As for interests other than running, Pala shared her perspective on getting into community service and being inspired to start Kids4Community as an eighth grader – a nonprofit run by children for children.
“Kids4Community started with me on a run,” he said. “I was in sixth grade and I was jogging on a local beach with my dad. And we came across a sick baby seal. I noticed how the seal was getting a lot of attention from park rangers, runners and joggers like me.. And the very day we were returning home, we ran into a homeless man, who, like the seal, needed help, but people were just walking past him. watched how people scrambled to care for a seal, but acted if a human in need was invisible. I wanted to raise awareness.”
Pala said one of the organization’s earliest activities was to bring together friends with a passion for homelessness, who then broke the Guinness World Records entry for the largest cereal box mosaic.
“We took 5,000 boxes of cereal and laid them out like a canvas in the school gymnasium – 2,983 square feet, to show the city of San Diego how many boxes of cereal you would need to feed the population of San Diego homeless community for a meal,” he said. “The idea was to involve young people in the community. During my time at Parker, we raised over a million dollars for the homeless and hungry community, disaster victims, students at low income and low income families. We’ve done tens of thousands of care packages, served meals and set up a 5K series to raise money for homeless shelters.
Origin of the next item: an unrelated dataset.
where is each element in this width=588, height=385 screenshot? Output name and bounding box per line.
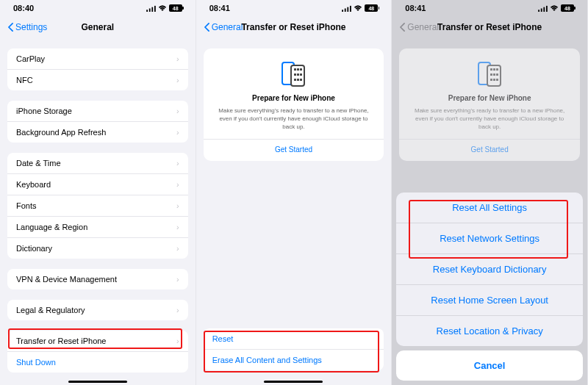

I’ve never had the l I always make sure the things I do don’t feel like work, because if I do, I’m not going to enjoy them.”
Continuing the theme of community service, Pala was appointed to the San Diego Youth Commission and is also affiliated with the Lucky Ducklings Youth Advisory Council.
“The Lucky Ducklings is a youth-led branch of the Lucky Duck Foundation in San Diego,” he said. “The goal is to use the connections and resources that the Lucky Duck Foundation needs to link from a youth perspective. Our focus is youth homelessness and it’s run entirely by youth. We just completed a challenge of innovation where we brought together different schools and clubs with various ideas on how they could tackle a local homelessness issue facing the city. And the winners, who have not yet been chosen, receive a funding for this innovation by the Lucky Duck Foundation.
Pala said the involvement of the San Diego Youth Commission stems from its goal of stimulating youth activism.
“There are a lot of great community organizations in San Diego doing things for the underserved,” he said.
Pala offered the following regarding his decision to pursue his next academic and athletic chapter in New Haven, Connecticut:
“I’ve known since I was in college that I want to pursue a career in business and finance,” he said. “I wanted to go to a school that excels in both athletics and academics, so that I could be a true student-athlete and excel in both. What stood out to me at Yale was the emphasis on both. After talking with coaches and athletes at Yale, I really had this feeling of and rather than or. I could be a student and an athlete, not a student or an athlete. And that’s which sealed the deal for me.
Yaley said Pala is the same person on and off the cross country course.
“When you have an elite athlete, in any sport, that person might in some way think they’re more important than the rest of the team,” he said. “Kenan never sees himself that way. It’s quite the opposite. He sees it as an opportunity and a responsibility to be more supportive than anyone on the team. He does that on the cross-country course. country, as he does in his daily life. The Kenan you get in cross country is the Kenan you get when you sit with him in an economics class or in a social setting.”